肥満は各種の疾患を併発して、健康寿命を短縮し、日常生活の質を低下させる。中でも、肥満に合併する代表的な疾患である糖尿病、高血圧、脂質異常症は動脈硬化を進展させ、脳卒中や心疾患といった生命を直接脅かす病気につながる。特に、日本人を含め東アジア人は軽度の肥満でも代謝異常を発症しやすいという特徴がある。しかし、どの程度の肥満になれば、どういった疾患がどのくらい発症するのか、詳しい研究はほとんどなされていない。

65歳という年齢では、肥満を回避することが重要なことはもちろんだが、同時にサルコペニアやフレイルの原因となる低体重や痩せにも注意が必要だ。今回の研究は、65歳の神戸市民、約1万1,000人を対象に糖尿病、高血圧、脂質異常症の肥満度ごとの有病率を明らかにするとともに、普通体重者と比較した時、肥満度別に疾患を有するリスクを検討した。

糖尿病/高血圧は肥満進行に伴い有病率「増」、脂質異常症は普通体重者でも有病率「高」

研究の結果、各疾患の有病率は、糖尿病が9.7%、高血圧が41.0%、脂質異常症が63.8%。どの疾患も肥満度の上昇と共に有病率が増加したが、糖尿病と高血圧は肥満の進行と共に有病率が大きく増加した。一方、脂質異常症は普通体重者群でも有病率が60%を越えて高い反面、肥満の進行に伴う有病率の増加は緩やかだった。また、この傾向は女性でより顕著だった。

肥満進行に伴い男性は3疾患のリスクが増加、女性は糖尿病/高血圧リスクが大きく増加

糖尿病や高血圧は肥満度の上昇と共に有病率が大きく増加するが、脂質異常症は低体重や普通体重から有病率が高く肥満が進んでも増加の程度は糖尿病や高血圧に比して少ない。疾患リスクについては、男性では肥満度の上昇にともない、3疾患とも疾患リスクが増加した。しかし、女性では糖尿病と高血圧のリスクが大きく増加する反面、脂質異常症については軽度増加するに留まり、そのピークも軽度の肥満者群で認められた。
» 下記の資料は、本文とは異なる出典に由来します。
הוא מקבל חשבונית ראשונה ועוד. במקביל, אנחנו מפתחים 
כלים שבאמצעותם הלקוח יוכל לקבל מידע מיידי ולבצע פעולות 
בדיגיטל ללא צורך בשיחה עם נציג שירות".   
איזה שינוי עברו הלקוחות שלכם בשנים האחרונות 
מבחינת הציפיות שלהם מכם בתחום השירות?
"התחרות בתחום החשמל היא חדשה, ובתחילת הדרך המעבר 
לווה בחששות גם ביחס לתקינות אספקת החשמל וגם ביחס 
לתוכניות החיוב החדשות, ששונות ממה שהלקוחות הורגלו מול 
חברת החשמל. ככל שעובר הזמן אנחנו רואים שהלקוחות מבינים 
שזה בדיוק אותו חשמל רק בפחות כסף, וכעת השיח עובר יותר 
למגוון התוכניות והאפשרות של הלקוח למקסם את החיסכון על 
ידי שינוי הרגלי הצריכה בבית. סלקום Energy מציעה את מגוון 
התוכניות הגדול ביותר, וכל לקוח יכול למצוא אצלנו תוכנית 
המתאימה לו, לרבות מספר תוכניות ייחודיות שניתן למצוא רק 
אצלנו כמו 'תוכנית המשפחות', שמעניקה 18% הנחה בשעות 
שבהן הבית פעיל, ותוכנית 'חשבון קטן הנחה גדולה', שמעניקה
女性の脂質異常症には体重減だけでは不十分、生活習慣改善を見据えた指導や診療が必要

今まで肥満に関連する疾患の有病率を肥満度別に検討した報告はほとんど無く、肥満すると、どの肥満関連疾患もリスクが増加するという漠然とした認識しか無いのが実情だった。そのため、生活習慣病や肥満症の診療でも、どの程度減量すればどのくらい疾患リスクが低下するかと言った具体的な指導ができなかった。今回の研究で、糖尿病、高血圧、脂質異常症の有病率を減らすためには、男性では減量が有効であること、女性では糖尿病と高血圧を減らすには減量が有効であるものの、脂質異常症には体重を減らすだけでは不十分で、減量以外にも、食事や運動など生活習慣の改善を見据えた指導や診療が必要となることが示唆された。
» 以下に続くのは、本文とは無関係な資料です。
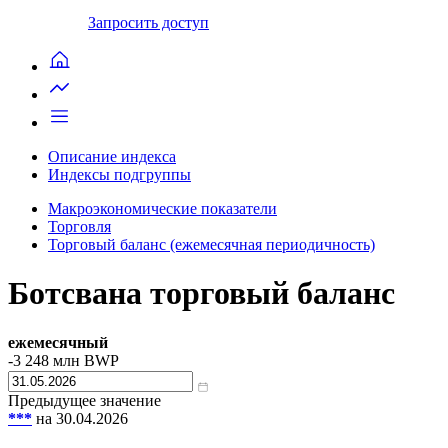
Запросить доступ
Описание индекса
Индексы подгруппы
Макроэкономические показатели
Торговля
Торговый баланс (ежемесячная периодичность)
Ботсвана торговый баланс
ежемесячный
-3 248
млн BWP
Предыдущее значение
***
на 30.04.2026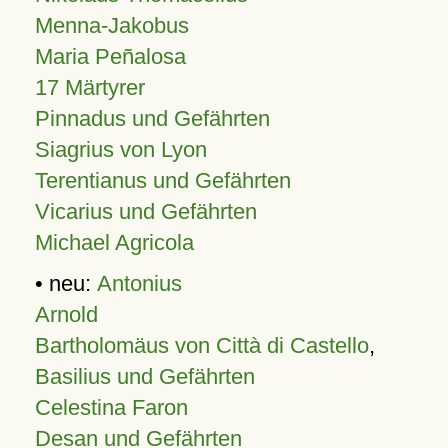
Menna-Jakobus
Maria Peñalosa
17 Märtyrer
Pinnadus und Gefährten
Siagrius von Lyon
Terentianus und Gefährten
Vicarius und Gefährten
Michael Agricola
• neu:
Antonius
Arnold
Bartholomäus von Città di Castello
,
Basilius und Gefährten
Celestina Faron
Desan und Gefährten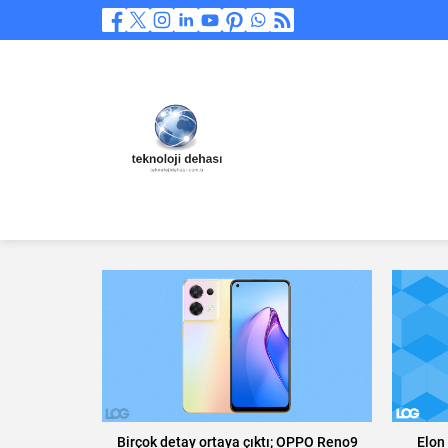
Birçok detay ortaya çıktı; OPPO Reno9
Elon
この3疾患以外にも、脳梗塞や冠動脈疾患、、変形性関節症といった運動器疾患など、肥満に関連する重要な疾患がある。今後は、このような肥満に関連する健康障害が、どの程度の肥満でどのくらいの有病率を示すのかを、年齢別、性別で解明することが肥満に関連して発症する疾患を指導および診療して行く上で重要なうえ、医療経済的な側面に対する減量の効果を推測する上でもたいへん参考になる、と研究グループは述べている。